▶ **ASSIGNMENT**
Find the line that contains "Documents (331, 201)". Restate it and each following line exactly, through the end of the records.

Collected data
______

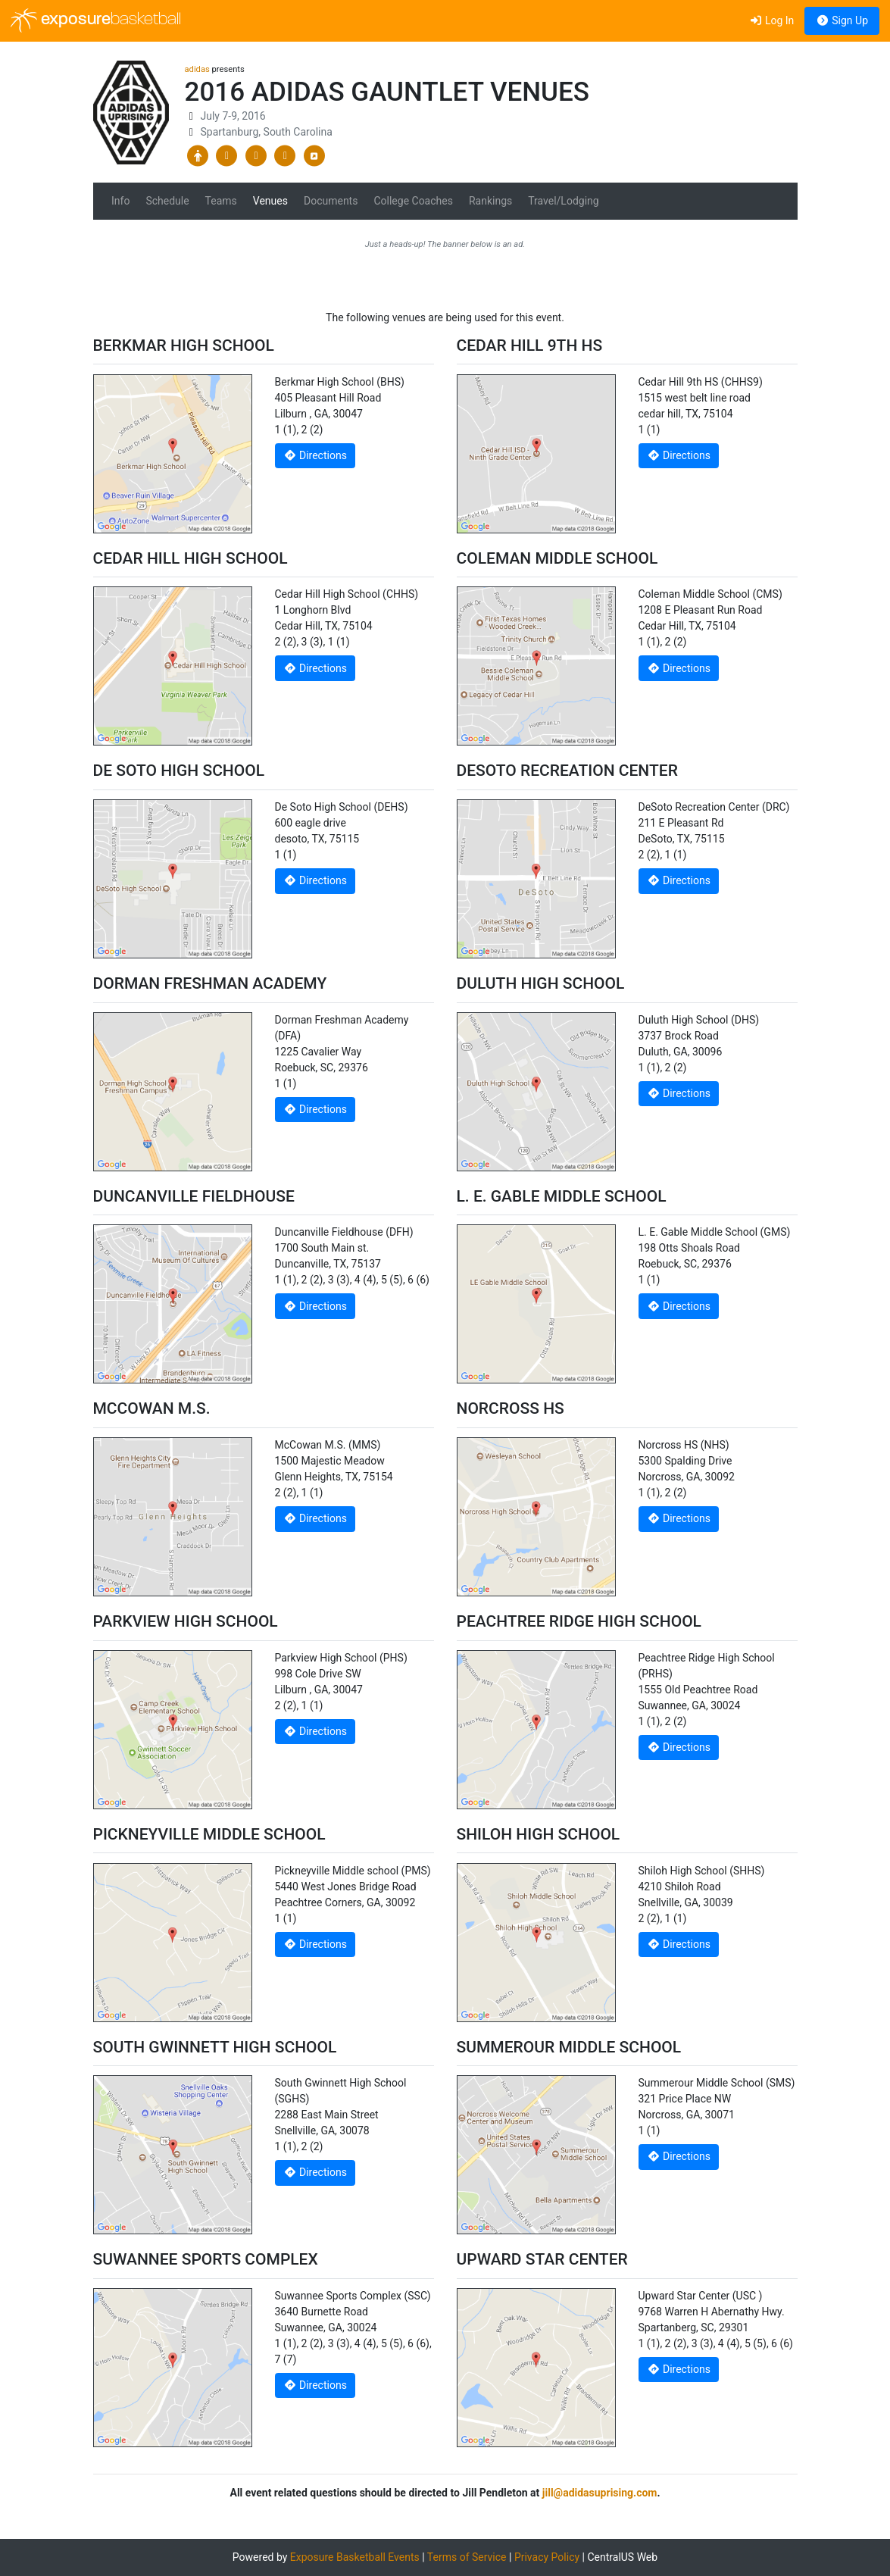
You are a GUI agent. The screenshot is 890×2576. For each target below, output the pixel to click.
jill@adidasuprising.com (599, 2493)
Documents (331, 201)
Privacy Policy (546, 2557)
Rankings (490, 201)
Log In (771, 20)
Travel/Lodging (563, 201)
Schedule (167, 201)
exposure (96, 20)
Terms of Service (467, 2557)
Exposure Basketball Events (355, 2557)
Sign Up (842, 20)
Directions (315, 455)
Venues (270, 201)
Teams (221, 201)
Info (120, 201)
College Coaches (413, 201)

______

▶ **RESPONSE BELOW**
Documents (331, 201)
Privacy Policy (546, 2557)
Rankings (490, 201)
Log In (771, 20)
Travel/Lodging (563, 201)
Schedule (167, 201)
exposure (96, 20)
Terms of Service (467, 2557)
Exposure Basketball Events (355, 2557)
Sign Up (842, 20)
Directions (315, 455)
Venues (270, 201)
Teams (221, 201)
Info (120, 201)
College Coaches (413, 201)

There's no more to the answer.